Das ist im Rahmen einer Prognose festzustellen, die sämtliche Indizien für und gegen die Wahrscheinlichkeit einer erneuten Grundrechtsverletzung in Betracht zieht:

„ Als Indizien für das Drohen eines erneuten Kompetenzverstoßes kommen mehrfache oder gar häufige Missachtungen der Kompetenzgrenzen in Betracht, ebenso der Mangel an Einsicht in vergangene Aufgabenüberschreitungen und die Weigerung, geeignete Maßnahmen zur Verhinderung künftiger Überschreitungen zu treffen. Gegen eine Wiederholungsgefahr spricht hingegen, wenn der Dachverband die Kritik an einer Aufgabenüberschreitung konstruktiv aufgenommen, sich davon distanziert und geeignete Vorkehrungen gegen einen erneuten Kompetenzverstoß getroffen hat. Dies ist anzunehmen, wenn der Verband den Mitgliedskammern und deren Pflichtmitgliedern die Möglichkeit eröffnet, künftige Überschreitungen der Kammerkompetenzen wirksam zu unterbinden. Davon kann beispielsweise ausgegangen werden, wenn die Verbandssatzung den einzelnen Pflichtmitgliedern der Mitgliedskammern ein Recht zur Klage gegen den Verband auf Unterlassen von (weiteren) Überschreitungen der Kammerkompetenz einräumt. Gegen eine Wiederholungsgefahr kann auch die Einrichtung einer unabhängigen Ombudsstelle im Verband sprechen, wenn diese einen wirksamen, effektiven Schutz vor einer Verbandstätigkeit jenseits der Kammerkompetenzen gewährleistet, der von jedem Pflichtmitglied einer Mitgliedskammer verbandsintern sowie notfalls gerichtlich durchsetzbar ist.“

Der DIHK hat sich in der Vergangenheit mehrfach zu allgemein- und bildungspolitischen Themen geäußert und damit seine eigenen Kompetenzen und die seiner Mitglieder überschritten. Das gilt auch für die Äußerungen durch seinen Präsidenten, die dem DIHK als eigene zugerechnet werden.
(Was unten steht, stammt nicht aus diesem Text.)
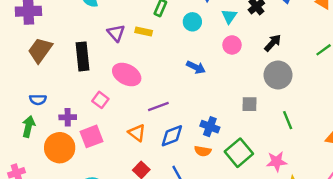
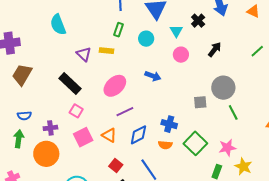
black rectangle: (82, 56) -> (70, 83), moved, turned -35
pink ellipse: (127, 75) -> (115, 86), moved, turned -65
gray circle: (278, 75) -> (223, 88), moved
pink square: (91, 136) -> (83, 137), moved

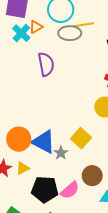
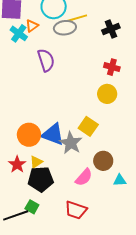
gray star: (61, 153) -> (71, 143), size x1.6
black pentagon: (45, 189) -> (41, 179), moved

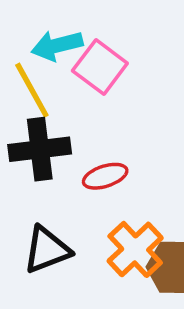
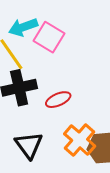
black triangle: (47, 250) -> (29, 145), turned -40

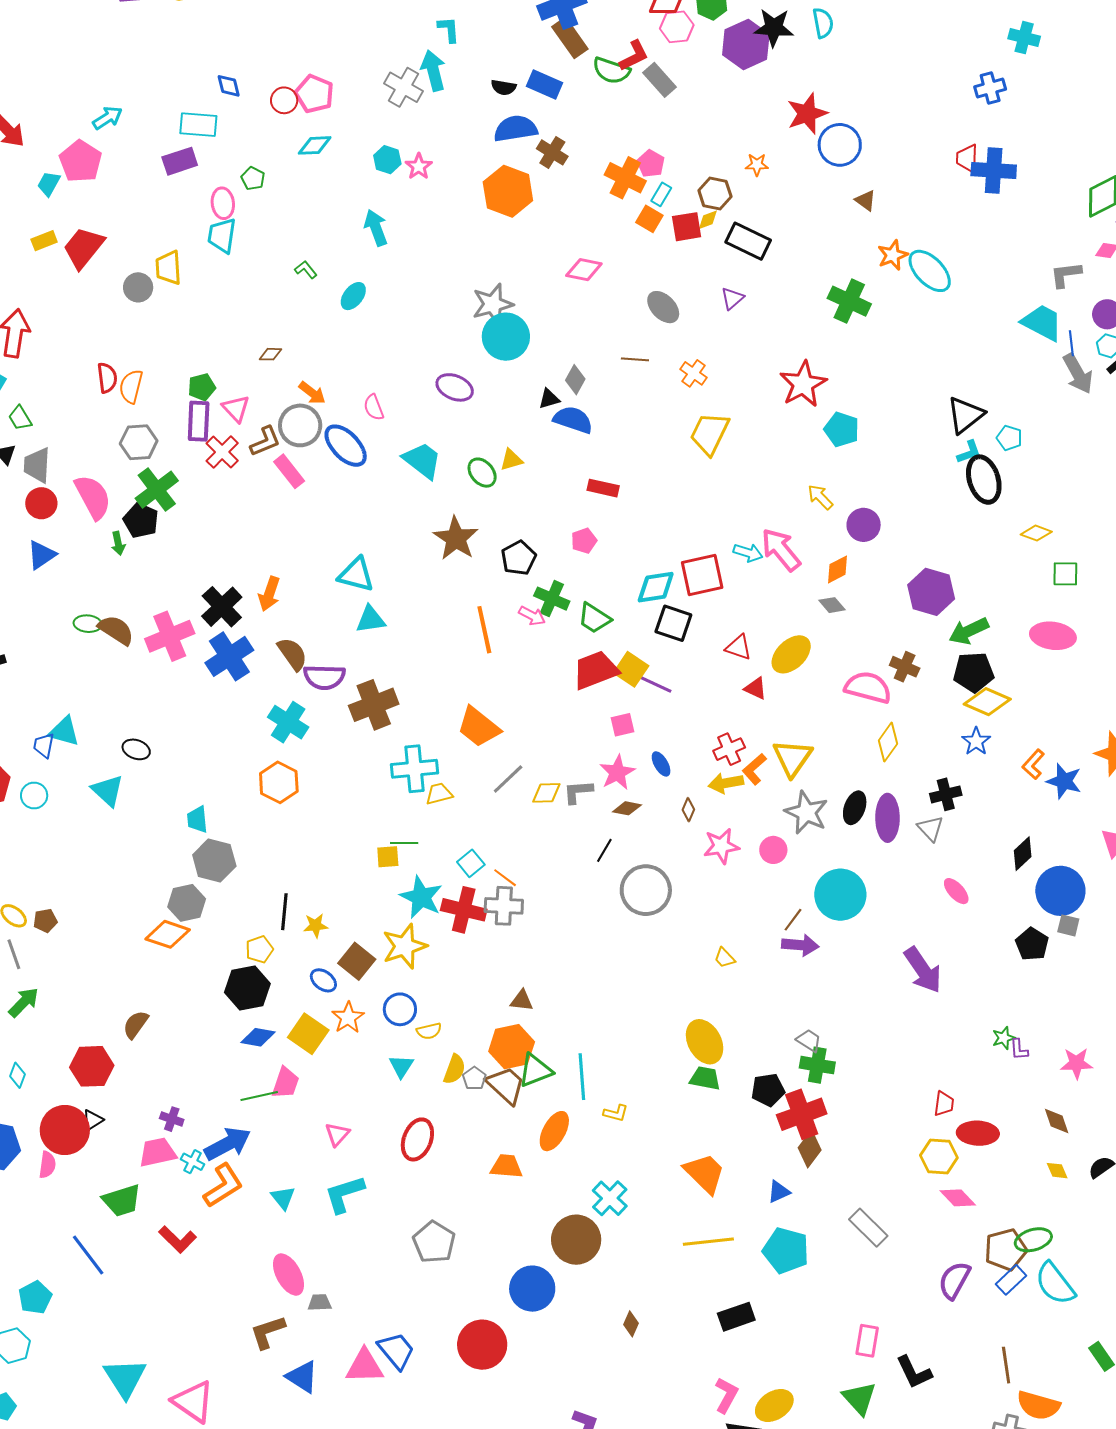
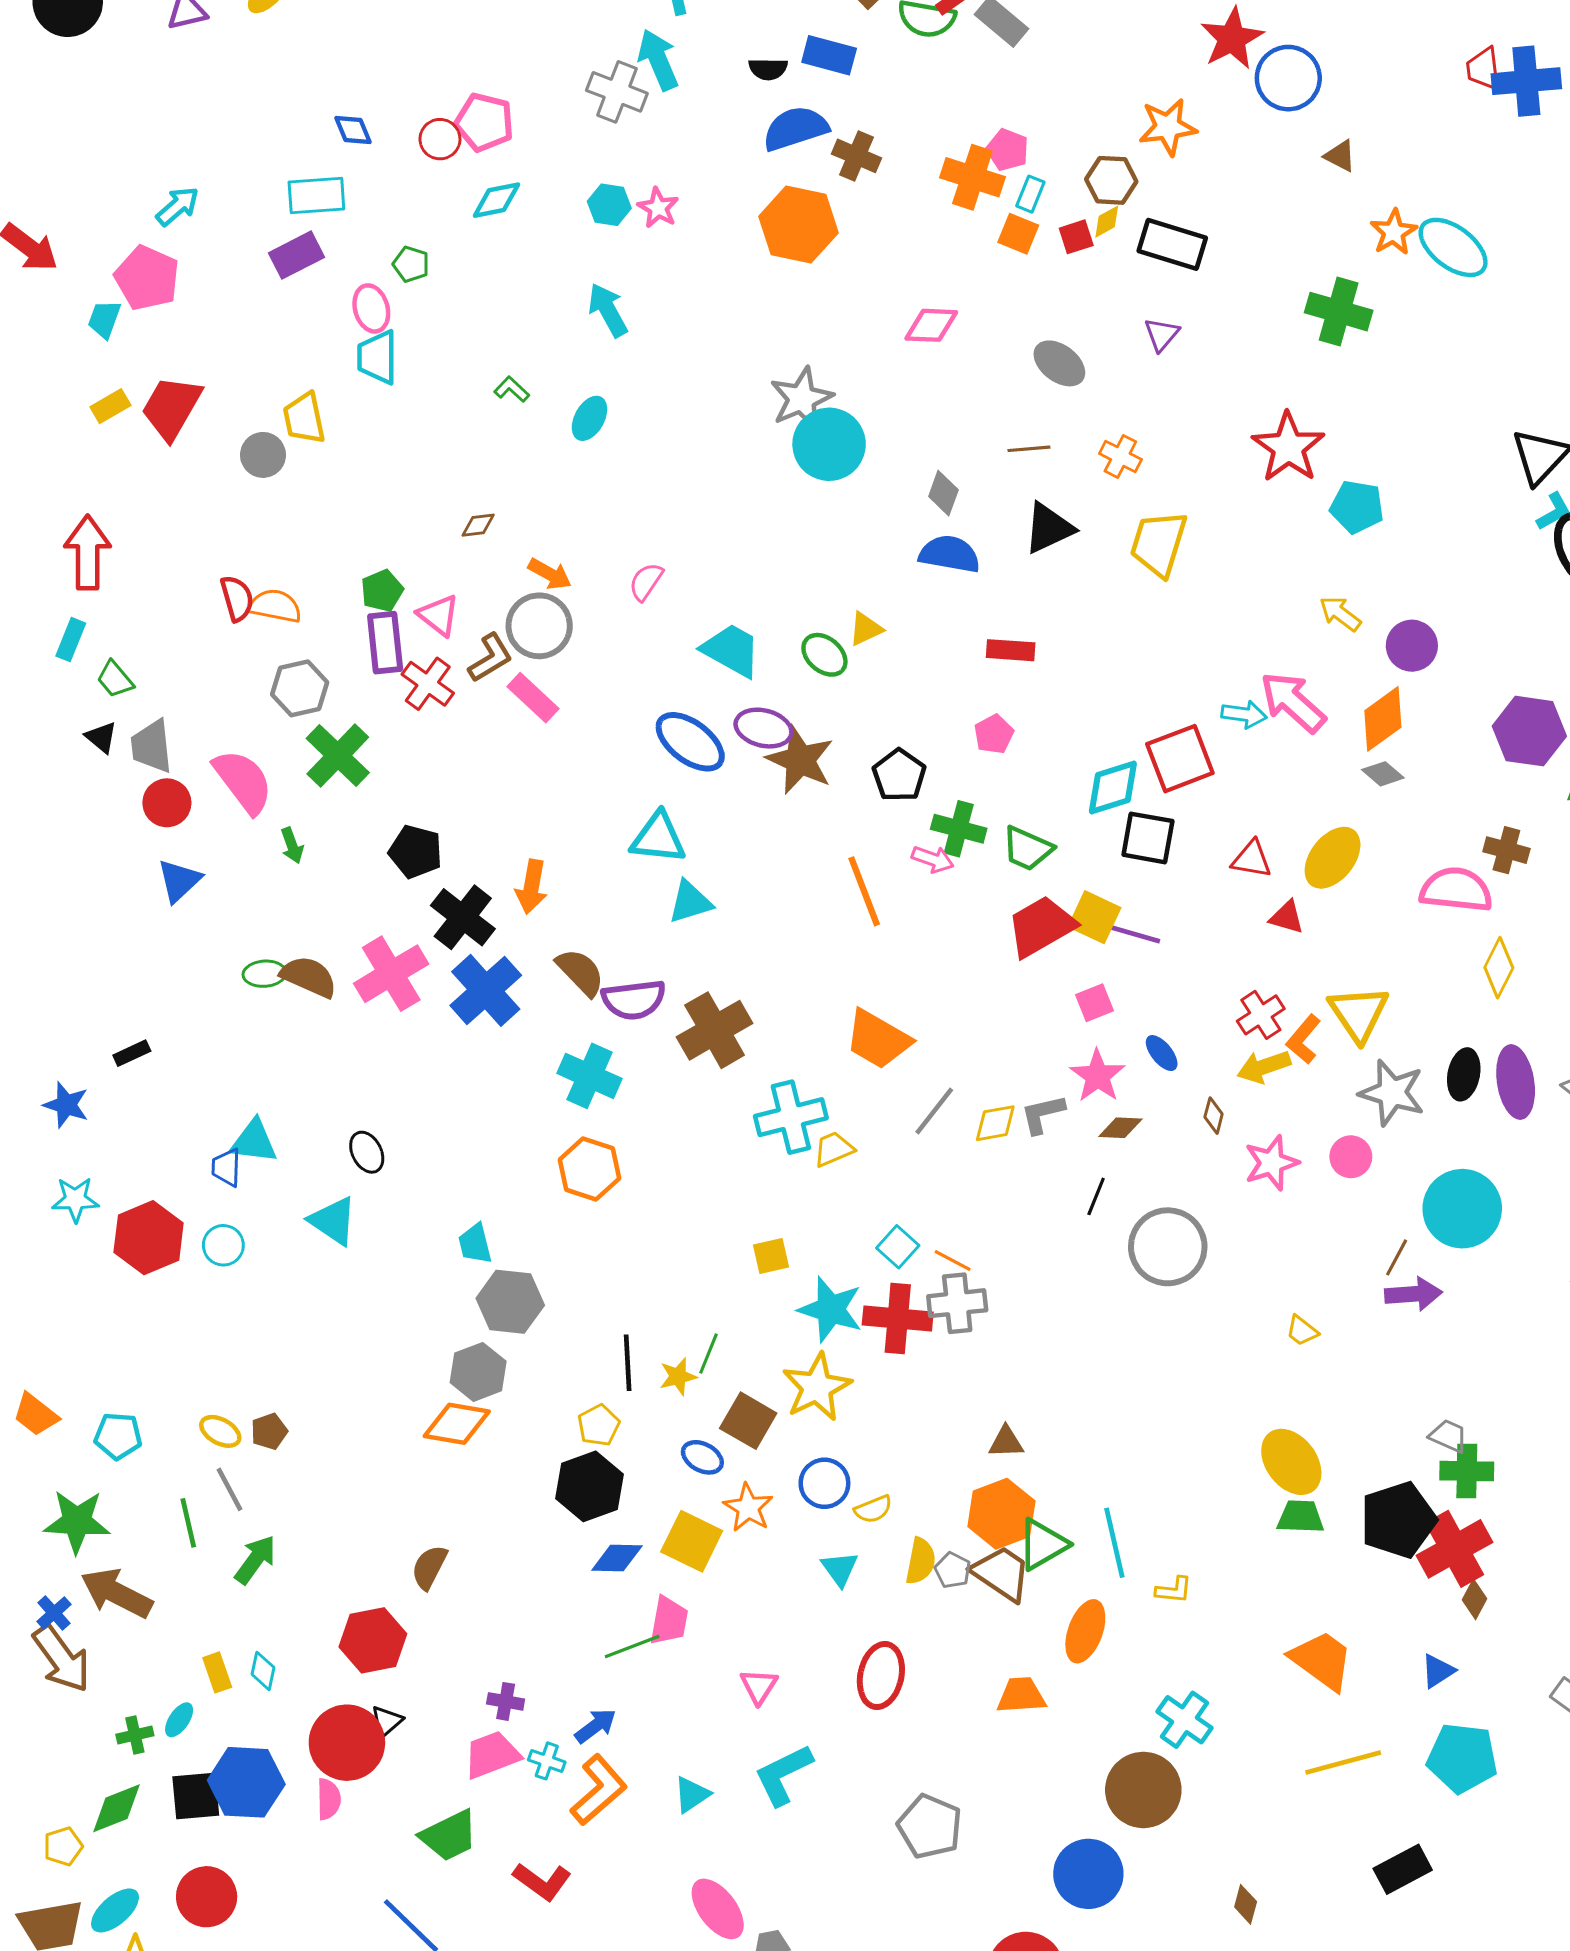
orange star: (757, 165) -> (1168, 127), size x1.6
red square: (687, 227) -> (1076, 237), size x0.7
orange semicircle: (131, 386) -> (275, 606), turned 96
purple ellipse: (455, 387) -> (763, 728), moved
black triangle: (549, 399) -> (1049, 528), moved, size x1.6
pink semicircle: (374, 407) -> (646, 582), turned 64
blue ellipse: (346, 446) -> (690, 742), moved
black pentagon: (141, 520) -> (416, 852), moved
orange diamond: (837, 569) -> (1383, 719), size x1.4
black ellipse: (136, 749) -> (367, 1152), turned 52
green line: (404, 843) -> (709, 1354), moved, turned -60
black pentagon: (768, 1090) -> (1398, 1520), size x1.5
blue arrow: (228, 1144) -> (596, 1726), size x0.6
brown diamond: (810, 1149) -> (1474, 1599), size x0.7
cyan triangle: (283, 1198) -> (692, 1795), turned 44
Das BVerwG hat aber letztlich die Frage nach der (konkreten) Wiederholungsgefahr nicht entscheiden können, weil Feststellungen zu den Reaktionen des DIHK auf die Kritik an seinen Äußerungen fehlen. Auch ist bislang nicht geklärt, ob und gegebenenfalls wie verbandsintern ein wirksamer und effektiver, für die Pflichtmitglieder der Kammern verfügbarer Schutz gegen solche grundrechtswidrigen Aufgabenüberschreitungen gewährleistet wird. Deswegen hat das BVerwG den Fall an das Berufungsgericht zurückgewiesen (§ 144 III 1 Nr. 2 VwGO)

C. Fazit

Probleme rund um die Pflichtmitgliedschaft in der IHK sind klassische Ausbildungs- und Prüfungsthemen. Der aktuelle, durchaus anspruchsvolle Fall fügt dem Themenfeld eine weitere Nuance hinzu - das macht ihn aus Prüfersicht durchaus reizvoll!